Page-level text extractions
◇ ◇ ◇ ◇ ◇

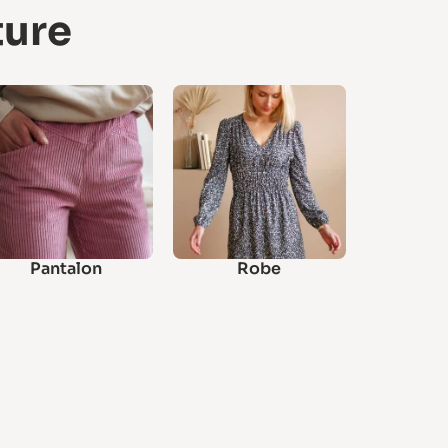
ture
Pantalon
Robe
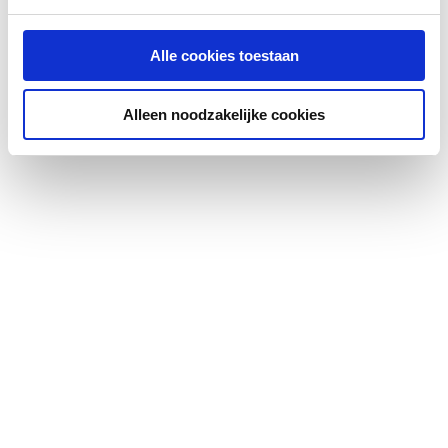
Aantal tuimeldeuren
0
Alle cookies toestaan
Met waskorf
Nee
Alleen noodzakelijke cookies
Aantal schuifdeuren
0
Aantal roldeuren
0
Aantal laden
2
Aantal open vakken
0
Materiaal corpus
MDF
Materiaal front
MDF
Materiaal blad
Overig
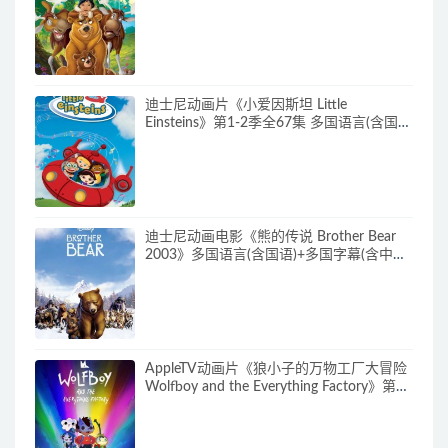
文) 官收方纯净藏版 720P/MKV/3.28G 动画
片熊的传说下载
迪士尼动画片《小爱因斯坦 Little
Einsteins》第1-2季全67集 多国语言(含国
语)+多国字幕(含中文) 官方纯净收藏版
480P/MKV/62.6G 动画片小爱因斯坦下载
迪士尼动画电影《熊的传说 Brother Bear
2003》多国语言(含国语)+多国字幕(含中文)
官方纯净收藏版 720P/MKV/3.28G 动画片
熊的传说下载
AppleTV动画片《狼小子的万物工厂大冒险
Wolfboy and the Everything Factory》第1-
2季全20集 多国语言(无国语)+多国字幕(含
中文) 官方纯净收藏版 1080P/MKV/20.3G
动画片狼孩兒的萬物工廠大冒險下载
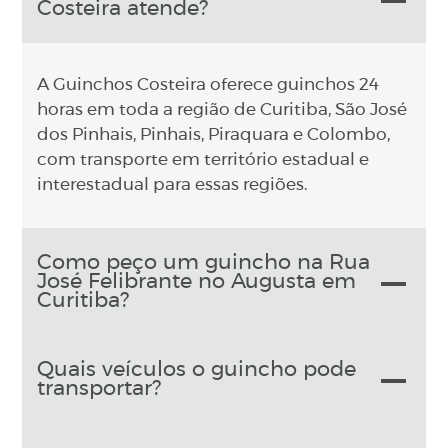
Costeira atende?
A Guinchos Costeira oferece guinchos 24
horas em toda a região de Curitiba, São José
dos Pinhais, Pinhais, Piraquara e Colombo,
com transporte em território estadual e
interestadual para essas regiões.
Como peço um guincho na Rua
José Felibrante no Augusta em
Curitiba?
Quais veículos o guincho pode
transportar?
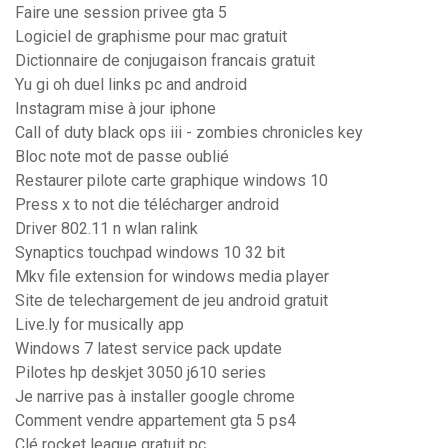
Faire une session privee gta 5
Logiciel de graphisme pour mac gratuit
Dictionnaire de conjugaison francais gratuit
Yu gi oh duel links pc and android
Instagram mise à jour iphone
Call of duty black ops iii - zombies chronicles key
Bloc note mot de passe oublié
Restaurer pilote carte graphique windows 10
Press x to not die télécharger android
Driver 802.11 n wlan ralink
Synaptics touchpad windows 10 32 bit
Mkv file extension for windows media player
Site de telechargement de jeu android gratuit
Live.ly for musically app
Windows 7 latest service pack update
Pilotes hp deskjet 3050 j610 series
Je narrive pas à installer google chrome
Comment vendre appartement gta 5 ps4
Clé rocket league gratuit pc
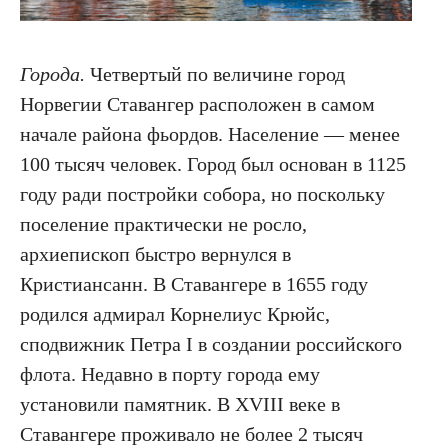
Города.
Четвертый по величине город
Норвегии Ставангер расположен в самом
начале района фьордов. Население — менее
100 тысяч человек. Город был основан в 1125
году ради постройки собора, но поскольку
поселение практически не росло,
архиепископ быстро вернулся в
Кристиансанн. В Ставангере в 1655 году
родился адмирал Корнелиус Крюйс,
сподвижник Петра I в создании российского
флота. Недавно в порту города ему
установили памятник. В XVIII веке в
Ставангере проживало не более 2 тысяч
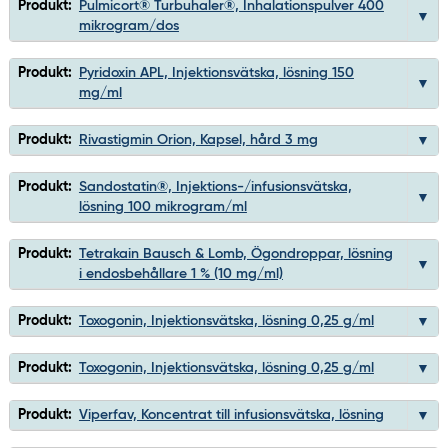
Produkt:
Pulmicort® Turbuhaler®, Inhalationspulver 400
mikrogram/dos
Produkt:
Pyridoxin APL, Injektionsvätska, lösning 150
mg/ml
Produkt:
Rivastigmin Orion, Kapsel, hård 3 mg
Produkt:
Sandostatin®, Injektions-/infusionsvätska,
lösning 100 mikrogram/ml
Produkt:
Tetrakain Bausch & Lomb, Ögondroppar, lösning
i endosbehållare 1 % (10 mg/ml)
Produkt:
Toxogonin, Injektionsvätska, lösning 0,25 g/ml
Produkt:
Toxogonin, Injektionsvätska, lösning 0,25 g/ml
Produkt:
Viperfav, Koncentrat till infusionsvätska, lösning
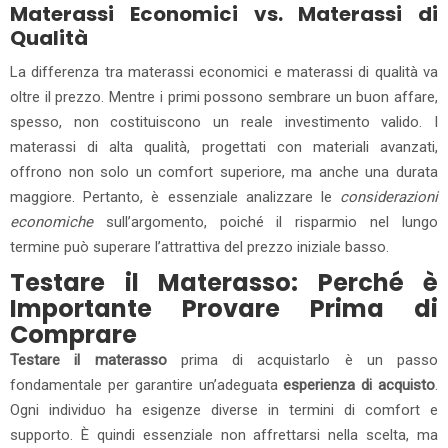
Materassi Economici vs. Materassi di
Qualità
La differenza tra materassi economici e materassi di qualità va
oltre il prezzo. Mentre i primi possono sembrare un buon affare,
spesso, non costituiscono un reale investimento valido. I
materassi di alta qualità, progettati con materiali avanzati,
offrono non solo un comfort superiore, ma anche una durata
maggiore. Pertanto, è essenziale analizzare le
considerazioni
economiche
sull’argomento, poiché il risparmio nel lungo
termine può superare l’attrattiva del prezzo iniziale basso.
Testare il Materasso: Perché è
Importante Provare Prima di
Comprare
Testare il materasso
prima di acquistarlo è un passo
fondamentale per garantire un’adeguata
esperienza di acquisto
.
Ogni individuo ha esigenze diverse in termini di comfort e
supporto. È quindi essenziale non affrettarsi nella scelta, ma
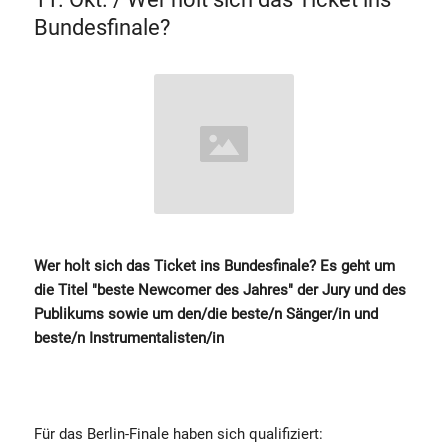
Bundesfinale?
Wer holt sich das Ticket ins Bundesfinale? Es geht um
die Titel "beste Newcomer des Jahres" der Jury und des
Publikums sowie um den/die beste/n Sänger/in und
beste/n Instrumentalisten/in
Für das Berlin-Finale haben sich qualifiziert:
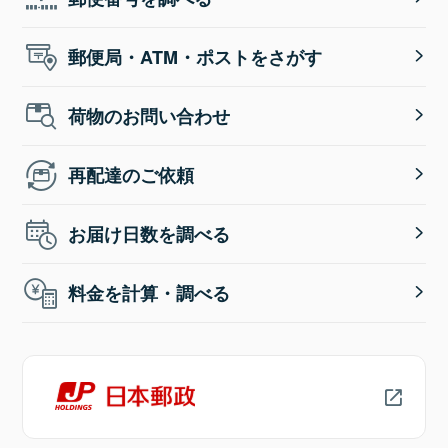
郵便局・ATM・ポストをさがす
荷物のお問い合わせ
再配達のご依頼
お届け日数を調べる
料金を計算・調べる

◇ ◇ ◇ ◇ ◇

ASSIGNMENT :: What you give back should be exactly the lines from the top of the data above down to and including the line with "迪士尼动画电影《熊的传说 Brother Bear", minus any pictures.

ANSWER BELOW ::
ture
Pantalon
Robe
Aantal tuimeldeuren
0
Alle cookies toestaan
Met waskorf
Nee
Alleen noodzakelijke cookies
Aantal schuifdeuren
0
Aantal roldeuren
0
Aantal laden
2
Aantal open vakken
0
Materiaal corpus
MDF
Materiaal front
MDF
Materiaal blad
Overig
文) 官收方纯净藏版 720P/MKV/3.28G 动画
片熊的传说下载
迪士尼动画片《小爱因斯坦 Little
Einsteins》第1-2季全67集 多国语言(含国
语)+多国字幕(含中文) 官方纯净收藏版
480P/MKV/62.6G 动画片小爱因斯坦下载
迪士尼动画电影《熊的传说 Brother Bear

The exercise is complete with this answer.